G’s new wife, R, says, rather out of the blue, that if you don’t vote, you can’t complain.
I know that she doesn’t realise that because I am not a citizen I cannot vote anyway. She doesn’t mean me personally. She is making a general point, although why I don’t know. We had been talking about Australian politics, yes, but rather about the figures involved than the system on the whole.
But, I said to her, what if what you are complaining about is the system of voting itself?
Because I do. Most Western nations are ruled by factions of a mercantilist class that does not represent the people it governs. I was reminded of this in reading Reefer madness, Eric Schlosser’s book about the American underground economy. In it, he points out that you can be sentenced to longer for possession of marijuana in some states than you would be for murder. How many of us would agree that smoking a joint is a worse crime than topping your neighbour? A majority? Anything like one.
Each three, four years we get to choose which of a couple of factions gets to rule the place for three, four years. Yes, we can vote for a minor party, but the system is structured, mostly because of its control of the media and the way power is apportioned, so that minor parties struggle to get anywhere near a share of power.
The winning faction claims a mandate to do whatever it chooses. It doesn’t usually choose to do things that people want. No. More often it chooses to do things that prevent people from doing what they want. This mandate can be based on very shaky ground, democratically. In the UK, perhaps 60% of the eligible population voted last time (I don’t know the exact figure). Of them, maybe 40% voted Labour. Maths fiends will be well ahead of me and will have worked out that this means only 24% of the population, a bare quarter, actually supported the party in power. (The coercive system in Australia gives the winners a more convincing mandate, somewhere in the mid-40s.) A quarter! Three quarters of the population either didn’t want Blair to rule or were not impressed enough either way to bother voting.
What is clear is that he does not govern in the name of the majority.
What is even clearer is that those that did vote for him did not vote for everything that he does. Nowhere was it suggested that a vote for Labour would entail an invasion of a foreign country. I don’t remember being asked whether I approved new repressive laws. If I had been, I would have said no, actually, the lack of rights we have now is already sufficiently worrying for you not to remove any more, cheers for asking.

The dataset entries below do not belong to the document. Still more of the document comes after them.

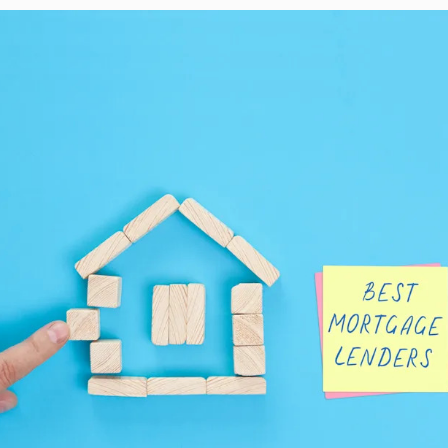
taffed, underfunded
er 20%…
 on…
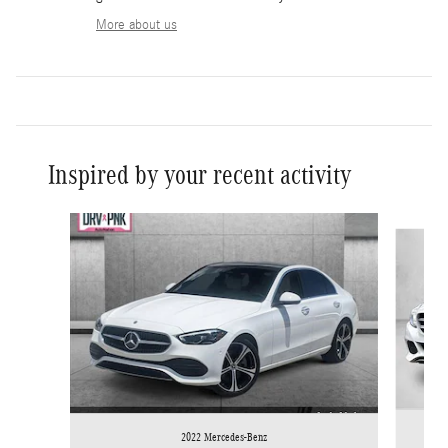
More about us
Inspired by your recent activity
Slide 1 of 5
2022 Mercedes-Benz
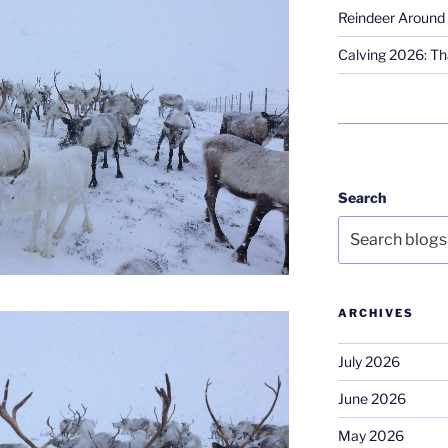
Reindeer Around 
Calving 2026: Tha
Search
ARCHIVES
July 2026
June 2026
May 2026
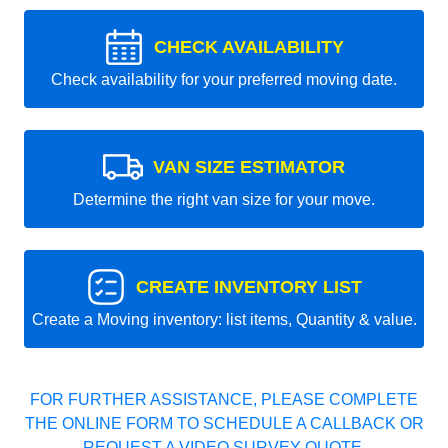
CHECK AVAILABILITY
Check availability for your preferred moving date.
VAN SIZE ESTIMATOR
Determine the right van size for your move.
CREATE INVENTORY LIST
Create a Moving inventory: list items, Quantity & value.
FOR FURTHER ASSISTANCE, PLEASE COMPLETE
THE ONLINE FORM TO SCHEDULE A CALLBACK OR
REQUEST A VIDEO SURVEY QUOTE.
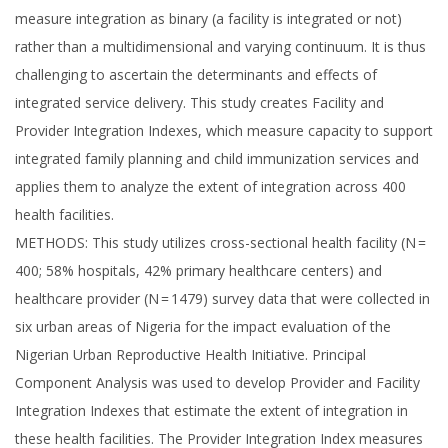
measure integration as binary (a facility is integrated or not)
rather than a multidimensional and varying continuum. It is thus
challenging to ascertain the determinants and effects of
integrated service delivery. This study creates Facility and
Provider Integration Indexes, which measure capacity to support
integrated family planning and child immunization services and
applies them to analyze the extent of integration across 400
health facilities.
METHODS: This study utilizes cross-sectional health facility (N =
400; 58% hospitals, 42% primary healthcare centers) and
healthcare provider (N = 1479) survey data that were collected in
six urban areas of Nigeria for the impact evaluation of the
Nigerian Urban Reproductive Health Initiative. Principal
Component Analysis was used to develop Provider and Facility
Integration Indexes that estimate the extent of integration in
these health facilities. The Provider Integration Index measures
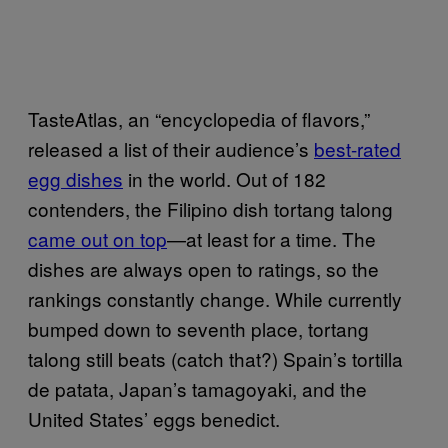
TasteAtlas, an “encyclopedia of flavors,”
released a list of their audience’s
best-rated
egg dishes
in the world. Out of 182
contenders, the Filipino dish tortang talong
came out on top
—at least for a time. The
dishes are always open to ratings, so the
rankings constantly change. While currently
bumped down to seventh place, tortang
talong still beats (catch that?) Spain’s tortilla
de patata, Japan’s tamagoyaki, and the
United States’ eggs benedict.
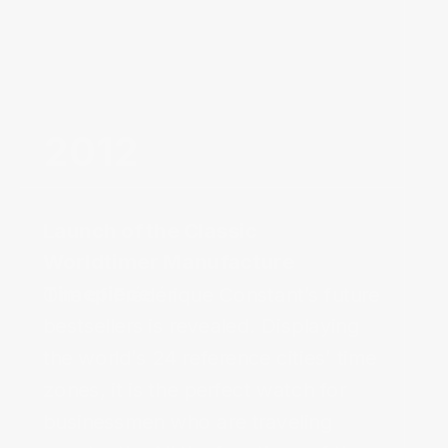
2012‌
Launch of the Classic
Worldtimer Manufacture
Timepiece
One of Frédérique Constant’s future 
bestsellers is revealed. Displaying 
the world’s 24 reference cities’ time 
zones, it is the perfect watch for 
businessmen who are traveling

What would I suggest to replace it? (Because of course we must have suggestions for replacing what there is – as R points out, it’s no good whining if you don’t have good suggestions for replacing what there is; bollocks, of course – I might have a very good idea of what’s rubbish and absolutely none about what would be good, but that doesn’t make it untrue that what’s rubbish is rubbish.)
Well, even though I think most people are politically illiterate and too blindly prejudiced to be trusted not to fuck the place up without even giving it a second's thought, I do believe that anyone who takes democracy seriously must trust the people. I think we should vote on lists of proposed programmes and that the government should be nothing but the functionaries who put them into action. (Okay, I have slightly more detailed ideas than that, because I can almost feel the "yes, but how would it all be paid for" coming.) There are of course fears that the majority would vote for the death sentence and other unsavoury things of which I don't approve, but two things have to be taken into consideration. One, who says that my idea of what's right should prevail? I know that's a bit revolutionary for most liberals, who feel that their personal feelings of righteousness outweigh any considerations of consensus or even the will of the majority. Two, politicans' role in my system would be much more as persuaders. Convince people not to hang criminals. Educate them. I believe strongly that if you are right, you can be seen to be right. I refuse to have so little faith in people that I must assume they are fundamentally not to be trusted with the direction of their own lives. Here's the key for me: let people have the power. Devolve to the lowest feasible level. The individual for choices that affect the individual alone (since when was it actually the state's, or anyone else's, business that Joe Blow smokes pot; even if it were true that he is endangering himself, why might he not be permitted to endanger himself?); the community for choices that affect the community; the city for the city...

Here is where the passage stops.